◆ **Work task**
In the material below, how many lines contain "циркуляцией"? Answer with the number alone.

◆ **Supplied records**
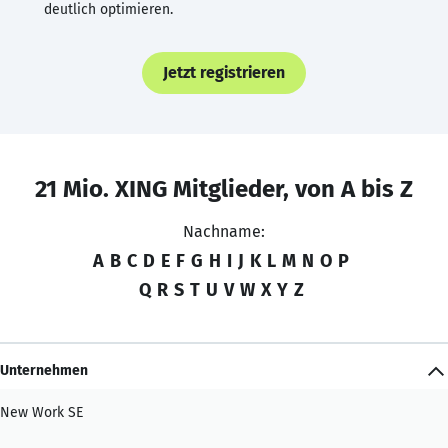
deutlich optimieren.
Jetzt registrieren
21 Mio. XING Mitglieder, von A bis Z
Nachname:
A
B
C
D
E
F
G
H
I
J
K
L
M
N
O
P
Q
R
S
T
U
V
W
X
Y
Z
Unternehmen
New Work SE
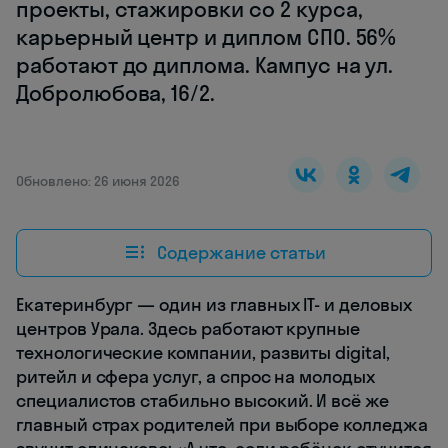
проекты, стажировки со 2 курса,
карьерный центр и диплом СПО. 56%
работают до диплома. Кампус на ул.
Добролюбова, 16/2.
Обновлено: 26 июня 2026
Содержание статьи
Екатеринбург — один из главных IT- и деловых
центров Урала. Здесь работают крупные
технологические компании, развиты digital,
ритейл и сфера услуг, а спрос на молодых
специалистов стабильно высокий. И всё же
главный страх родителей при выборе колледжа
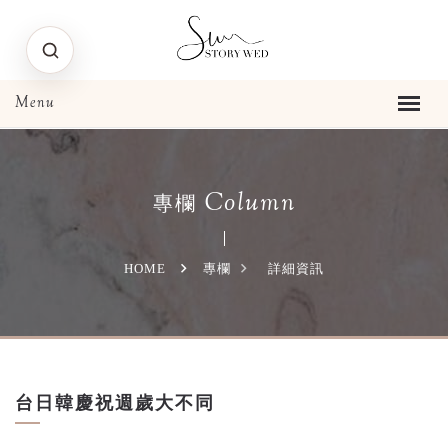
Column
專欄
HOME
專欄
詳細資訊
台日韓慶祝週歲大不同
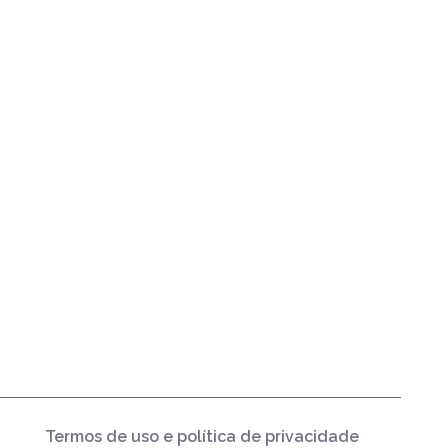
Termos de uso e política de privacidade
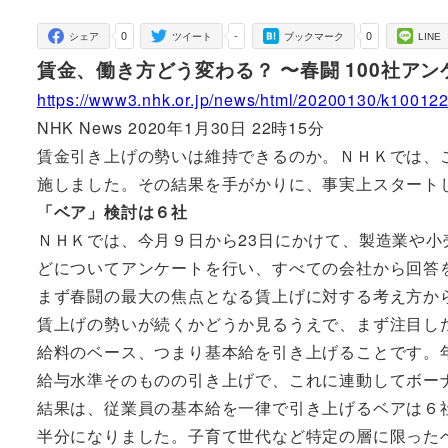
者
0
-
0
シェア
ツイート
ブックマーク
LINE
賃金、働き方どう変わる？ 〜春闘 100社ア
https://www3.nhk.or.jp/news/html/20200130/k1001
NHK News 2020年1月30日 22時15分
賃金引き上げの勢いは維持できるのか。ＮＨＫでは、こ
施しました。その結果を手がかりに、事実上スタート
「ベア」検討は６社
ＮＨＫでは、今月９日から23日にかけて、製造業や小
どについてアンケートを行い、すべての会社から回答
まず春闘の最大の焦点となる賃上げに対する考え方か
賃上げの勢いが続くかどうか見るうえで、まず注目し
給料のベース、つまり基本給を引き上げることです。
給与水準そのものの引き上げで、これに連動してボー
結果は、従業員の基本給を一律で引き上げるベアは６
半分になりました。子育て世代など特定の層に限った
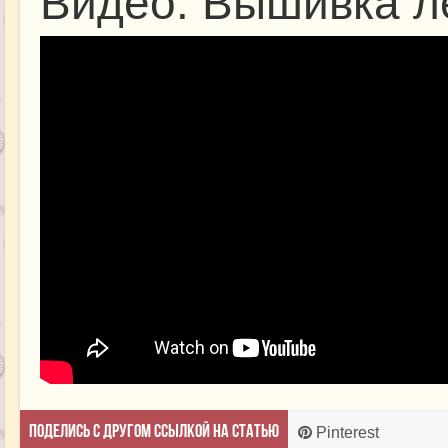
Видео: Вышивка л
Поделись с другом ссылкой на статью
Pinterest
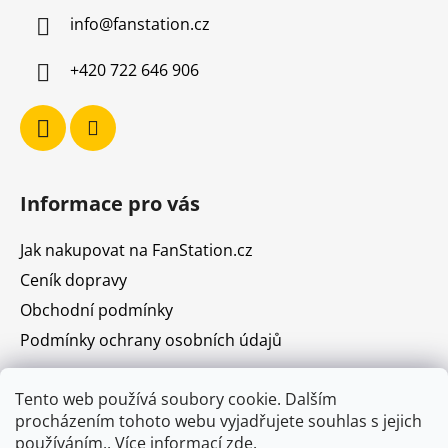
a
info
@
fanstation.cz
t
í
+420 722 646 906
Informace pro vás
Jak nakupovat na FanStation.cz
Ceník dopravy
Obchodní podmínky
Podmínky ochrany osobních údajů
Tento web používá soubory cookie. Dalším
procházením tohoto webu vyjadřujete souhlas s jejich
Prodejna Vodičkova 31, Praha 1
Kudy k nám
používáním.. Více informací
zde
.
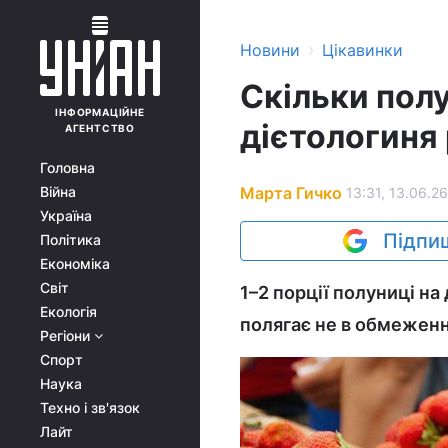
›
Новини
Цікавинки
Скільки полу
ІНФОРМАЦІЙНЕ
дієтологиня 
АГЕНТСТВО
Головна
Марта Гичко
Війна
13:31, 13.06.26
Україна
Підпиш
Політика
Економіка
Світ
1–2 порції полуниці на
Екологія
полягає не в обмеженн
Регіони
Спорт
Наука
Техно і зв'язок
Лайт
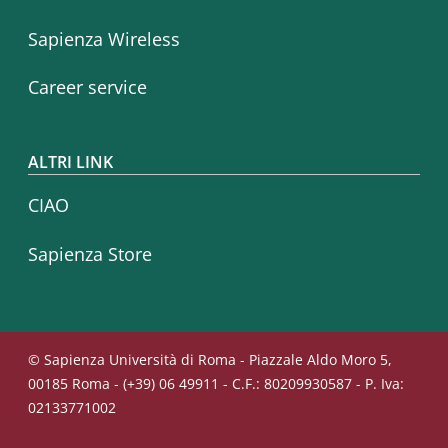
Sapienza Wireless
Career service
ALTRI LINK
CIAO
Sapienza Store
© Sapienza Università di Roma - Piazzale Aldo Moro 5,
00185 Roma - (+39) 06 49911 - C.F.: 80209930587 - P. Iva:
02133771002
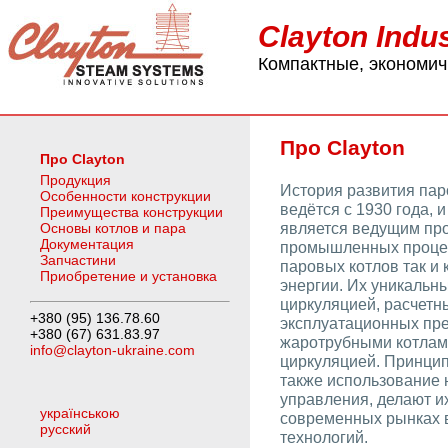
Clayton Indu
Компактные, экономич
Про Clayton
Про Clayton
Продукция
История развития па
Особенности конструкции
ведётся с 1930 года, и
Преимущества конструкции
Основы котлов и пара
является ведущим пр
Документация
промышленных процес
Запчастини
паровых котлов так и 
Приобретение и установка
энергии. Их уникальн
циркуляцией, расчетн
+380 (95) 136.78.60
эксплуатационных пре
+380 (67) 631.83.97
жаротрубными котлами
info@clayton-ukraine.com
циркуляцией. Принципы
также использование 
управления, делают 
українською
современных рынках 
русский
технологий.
--
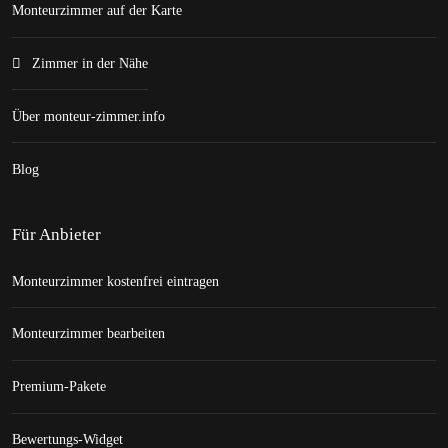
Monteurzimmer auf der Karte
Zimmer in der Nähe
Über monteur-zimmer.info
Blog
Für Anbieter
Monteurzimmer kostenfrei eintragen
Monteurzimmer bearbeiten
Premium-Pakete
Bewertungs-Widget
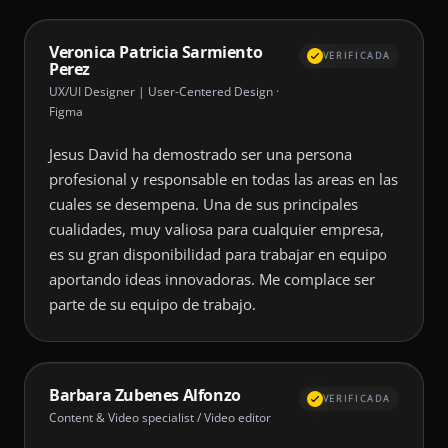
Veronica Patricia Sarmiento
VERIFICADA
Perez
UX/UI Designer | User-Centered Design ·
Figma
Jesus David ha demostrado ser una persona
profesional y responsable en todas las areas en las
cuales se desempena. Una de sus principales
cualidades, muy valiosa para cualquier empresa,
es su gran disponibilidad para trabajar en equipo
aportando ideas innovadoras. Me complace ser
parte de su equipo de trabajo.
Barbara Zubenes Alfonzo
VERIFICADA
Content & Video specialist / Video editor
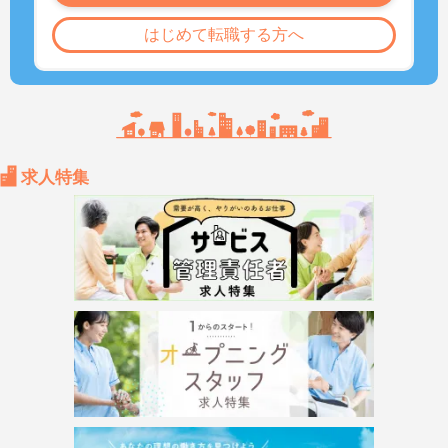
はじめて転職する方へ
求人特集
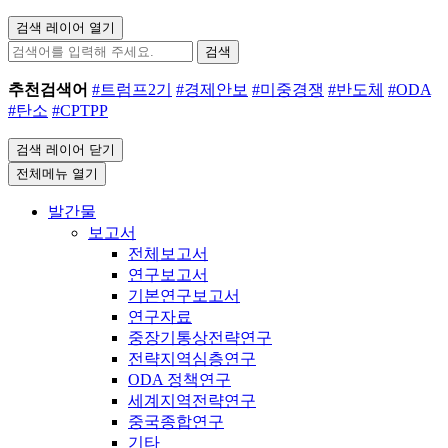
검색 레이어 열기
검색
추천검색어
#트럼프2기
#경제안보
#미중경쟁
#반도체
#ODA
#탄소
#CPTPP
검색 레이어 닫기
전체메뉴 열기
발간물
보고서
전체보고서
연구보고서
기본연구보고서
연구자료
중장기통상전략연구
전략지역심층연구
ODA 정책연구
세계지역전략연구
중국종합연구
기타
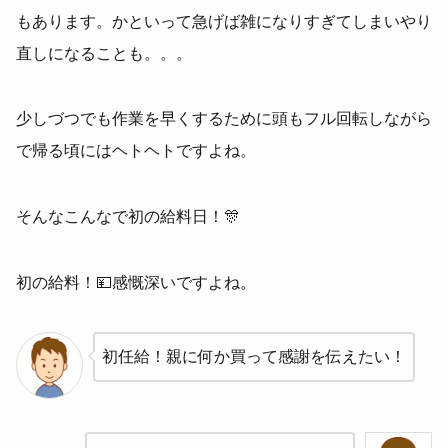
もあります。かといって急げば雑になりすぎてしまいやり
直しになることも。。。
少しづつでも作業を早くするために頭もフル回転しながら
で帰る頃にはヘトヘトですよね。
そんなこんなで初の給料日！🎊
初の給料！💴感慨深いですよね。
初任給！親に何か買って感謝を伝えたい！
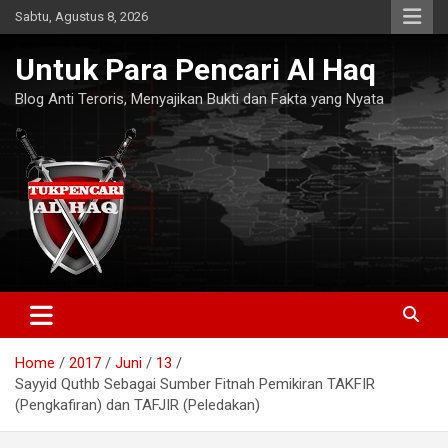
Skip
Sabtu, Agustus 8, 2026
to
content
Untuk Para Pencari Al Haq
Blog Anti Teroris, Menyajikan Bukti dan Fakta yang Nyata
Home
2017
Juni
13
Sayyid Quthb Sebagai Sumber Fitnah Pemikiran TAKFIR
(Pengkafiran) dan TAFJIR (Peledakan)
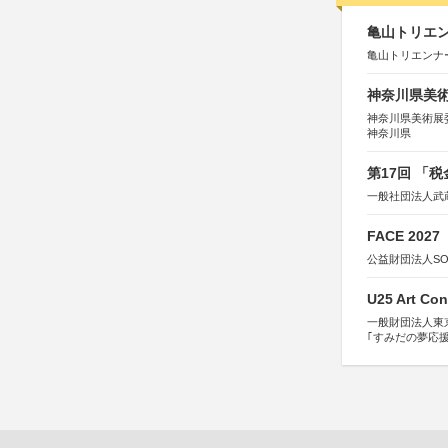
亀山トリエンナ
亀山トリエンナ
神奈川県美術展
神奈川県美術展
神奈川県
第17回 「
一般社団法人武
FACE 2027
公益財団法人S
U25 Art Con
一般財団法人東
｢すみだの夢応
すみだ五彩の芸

◆ **Result**
2